++++ Material provided
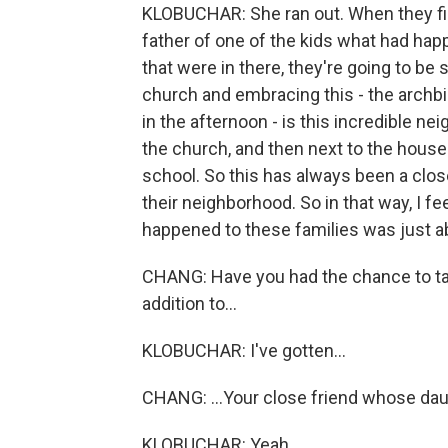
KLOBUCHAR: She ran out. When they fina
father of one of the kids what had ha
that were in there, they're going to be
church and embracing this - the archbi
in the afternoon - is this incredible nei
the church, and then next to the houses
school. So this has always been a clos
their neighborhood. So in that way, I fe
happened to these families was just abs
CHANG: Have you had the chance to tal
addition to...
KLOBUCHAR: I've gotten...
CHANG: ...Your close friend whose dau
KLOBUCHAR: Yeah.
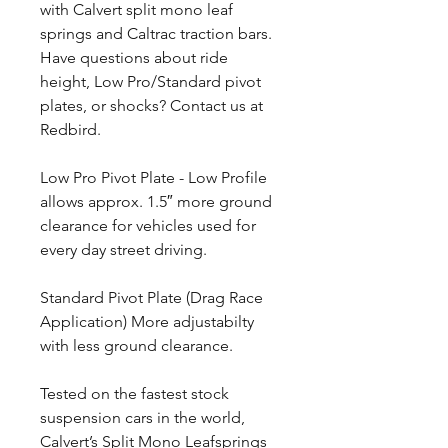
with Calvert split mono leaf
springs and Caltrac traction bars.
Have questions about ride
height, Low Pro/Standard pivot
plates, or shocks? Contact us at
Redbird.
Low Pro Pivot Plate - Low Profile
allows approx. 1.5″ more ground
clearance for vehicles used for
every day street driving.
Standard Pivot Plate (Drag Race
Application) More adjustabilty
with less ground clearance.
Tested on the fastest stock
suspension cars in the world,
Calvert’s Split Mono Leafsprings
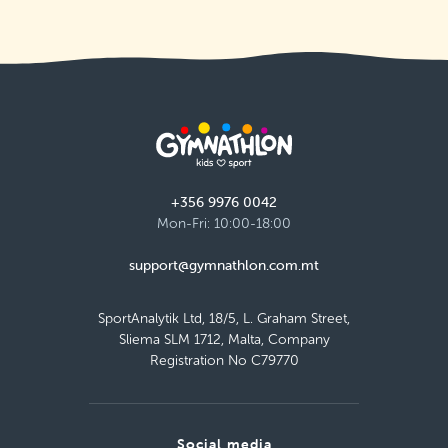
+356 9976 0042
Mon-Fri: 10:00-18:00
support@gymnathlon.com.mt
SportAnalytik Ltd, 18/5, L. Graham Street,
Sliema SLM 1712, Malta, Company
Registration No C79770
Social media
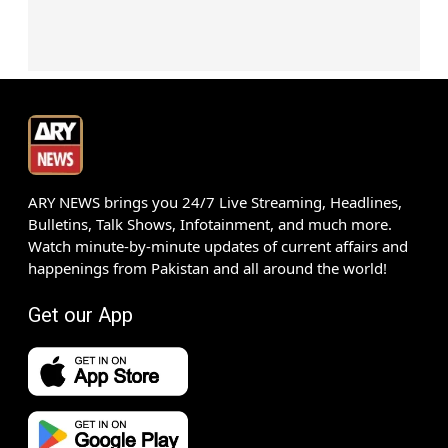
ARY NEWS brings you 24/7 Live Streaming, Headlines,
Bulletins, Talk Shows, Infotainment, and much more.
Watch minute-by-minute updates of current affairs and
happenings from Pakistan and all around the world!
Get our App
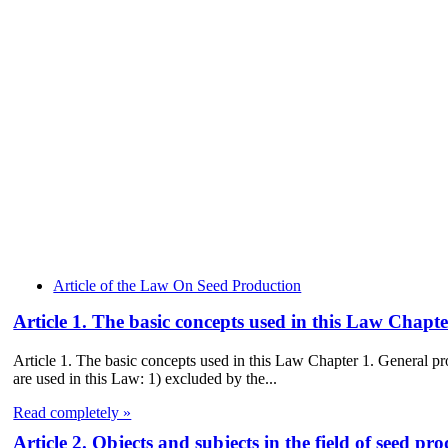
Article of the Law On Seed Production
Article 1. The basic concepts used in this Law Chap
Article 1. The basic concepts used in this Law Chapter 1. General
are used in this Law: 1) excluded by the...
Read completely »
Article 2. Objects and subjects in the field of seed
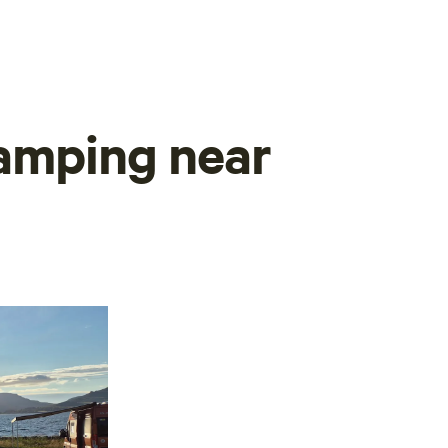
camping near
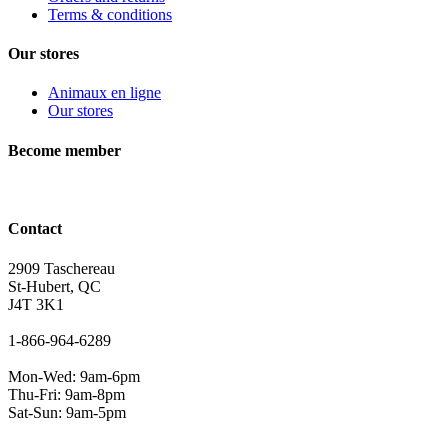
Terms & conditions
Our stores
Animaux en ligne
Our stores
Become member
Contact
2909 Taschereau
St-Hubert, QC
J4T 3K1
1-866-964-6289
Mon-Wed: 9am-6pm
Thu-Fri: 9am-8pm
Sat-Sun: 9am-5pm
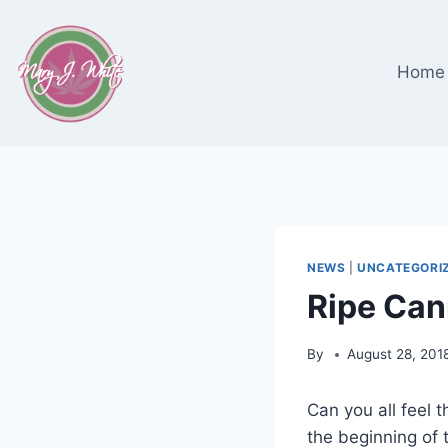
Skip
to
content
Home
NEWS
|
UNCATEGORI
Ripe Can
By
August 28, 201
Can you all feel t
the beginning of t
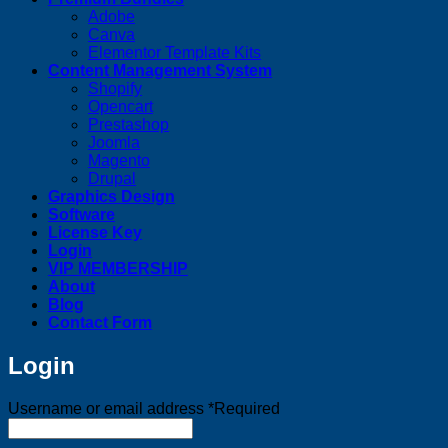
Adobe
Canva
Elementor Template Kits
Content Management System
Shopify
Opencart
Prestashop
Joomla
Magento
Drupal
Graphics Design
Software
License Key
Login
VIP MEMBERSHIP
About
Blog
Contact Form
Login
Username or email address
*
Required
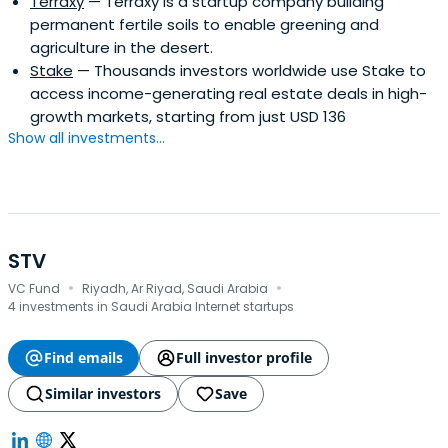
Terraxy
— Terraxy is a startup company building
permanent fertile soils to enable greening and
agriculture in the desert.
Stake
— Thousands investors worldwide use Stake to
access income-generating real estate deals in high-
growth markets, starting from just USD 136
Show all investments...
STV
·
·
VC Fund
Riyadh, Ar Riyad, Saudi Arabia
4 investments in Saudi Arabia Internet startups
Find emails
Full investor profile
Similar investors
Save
++++++++
All the data above is to be transcribed exactly, with no pictures included.

■ **Your solution**:
KLOBUCHAR: She ran out. When they fina
father of one of the kids what had ha
that were in there, they're going to be
church and embracing this - the archbi
in the afternoon - is this incredible nei
the church, and then next to the houses
school. So this has always been a clos
their neighborhood. So in that way, I fe
happened to these families was just abs
CHANG: Have you had the chance to tal
addition to...
KLOBUCHAR: I've gotten...
CHANG: ...Your close friend whose dau
KLOBUCHAR: Yeah.
with Calvert split mono leaf
springs and Caltrac traction bars.
Have questions about ride
height, Low Pro/Standard pivot
plates, or shocks? Contact us at
Redbird.
Low Pro Pivot Plate - Low Profile
allows approx. 1.5″ more ground
clearance for vehicles used for
every day street driving.
Standard Pivot Plate (Drag Race
Application) More adjustabilty
with less ground clearance.
Tested on the fastest stock
suspension cars in the world,
Calvert’s Split Mono Leafsprings
+356 9976 0042
Mon-Fri: 10:00-18:00
support@gymnathlon.com.mt
SportAnalytik Ltd, 18/5, L. Graham Street,
Sliema SLM 1712, Malta, Company
Registration No C79770
Social media
ARY NEWS brings you 24/7 Live Streaming, Headlines,
Bulletins, Talk Shows, Infotainment, and much more.
Watch minute-by-minute updates of current affairs and
happenings from Pakistan and all around the world!
Get our App
Article of the Law On Seed Production
Article 1. The basic concepts used in this Law Chap
Article 1. The basic concepts used in this Law Chapter 1. General
are used in this Law: 1) excluded by the...
Read completely »
Article 2. Objects and subjects in the field of seed
camping near
Terms & conditions
Our stores
Animaux en ligne
Our stores
Become member
Contact
2909 Taschereau
St-Hubert, QC
J4T 3K1
1-866-964-6289
Mon-Wed: 9am-6pm
Thu-Fri: 9am-8pm
Sat-Sun: 9am-5pm
Skip
to
content
Home
NEWS
|
UNCATEGORI
Ripe Can
By
August 28, 201
Can you all feel t
the beginning of t
Adobe
Canva
Elementor Template Kits
Content Management System
Shopify
Opencart
Prestashop
Joomla
Magento
Drupal
Graphics Design
Software
License Key
Login
VIP MEMBERSHIP
About
Blog
Contact Form
Login
Username or email address
*
Required
Terraxy
— Terraxy is a startup company building
permanent fertile soils to enable greening and
agriculture in the desert.
Stake
— Thousands investors worldwide use Stake to
access income-generating real estate deals in high-
growth markets, starting from just USD 136
Show all investments...
STV
·
·
VC Fund
Riyadh, Ar Riyad, Saudi Arabia
4 investments in Saudi Arabia Internet startups
Find emails
Full investor profile
Similar investors
Save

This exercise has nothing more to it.